My Horny Hump Day post is here.
Scifi Media is hosting an awesome Halloween blogfest. I freaking love Halloween, so I was happy to discover a blogfest for today. Participants will share their scariest book, movie, ghost story, etc. At least one person will win an award.
I was undecided as to topic for awhile—my own ghost story, a famous ghost story, a haunted cemetery, my beloved haunted amusement park rides. (Kennywood can get bent for shutting down their classic Gold Rusher and totally redoing Noah’s Ark.) Finally I went with one of my greatest loves, silent cinema.
Lon Chaney, Sr., was the master of silent horror, and one of the silent era’s greatest male actors, if not THE greatest male actor of the silent era. He did all his own makeup, and truly deserved the nickname “The Man of a Thousand Faces.” One of his quintessential roles was the Phantom of the Opera. Mary Philbin (Christine)’s reaction at the unmasking was real, since Lon kept his makeup secret all during the filming.
It’s scariest in full-screen mode. Who’d want to see that coming at them on a gigantic screen in a darkened theatre, as a foreboding organ plays? Lon never fails to creep me out in his horror films. It’s a tragedy he died mere weeks after his first and only sound film was released, since he had a fantastic voice and had been slated to play Dracula.
The first two minutes of this clip from The Conquering Power (1921) are one of the scariest scenes I’ve seen in silent cinema. (This isn’t the best print available.) I first saw it in early 2005, during my early days of becoming a serious silent connoisseur, and was so creeped out, even in the middle of the day.
I so want to see this film now. Vampyr sounds so creepy, a man in an empty village having nightmarish visions he’s not sure are real or a dream. It’s been described as a feverish avant-garde vision, something that’s exactly up my alley. It was the first sound film for the classic Danish director Carl Theodor Dreyer. His most famous film is 1928’s The Passion of Joan of Arc, which emotionally guts me every time I watch it.

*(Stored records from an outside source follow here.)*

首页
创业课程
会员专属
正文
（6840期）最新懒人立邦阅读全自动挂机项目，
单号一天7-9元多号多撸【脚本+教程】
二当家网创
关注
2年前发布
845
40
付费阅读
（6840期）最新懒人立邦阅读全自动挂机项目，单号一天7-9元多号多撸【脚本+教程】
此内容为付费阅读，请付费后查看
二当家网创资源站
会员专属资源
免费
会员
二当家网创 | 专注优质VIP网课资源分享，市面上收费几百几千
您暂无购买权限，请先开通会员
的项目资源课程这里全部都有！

Perhaps because I don’t watch many modern movies, I still have the capacity to be as scared and creeped-out by silent and early sound horror films as my great-grandparents. These films managed to be creepy and scary without being as grisly or graphic as modern movies. The power of suggestion and less as more doesn’t only apply to sex scenes. It applies to horror scenes too.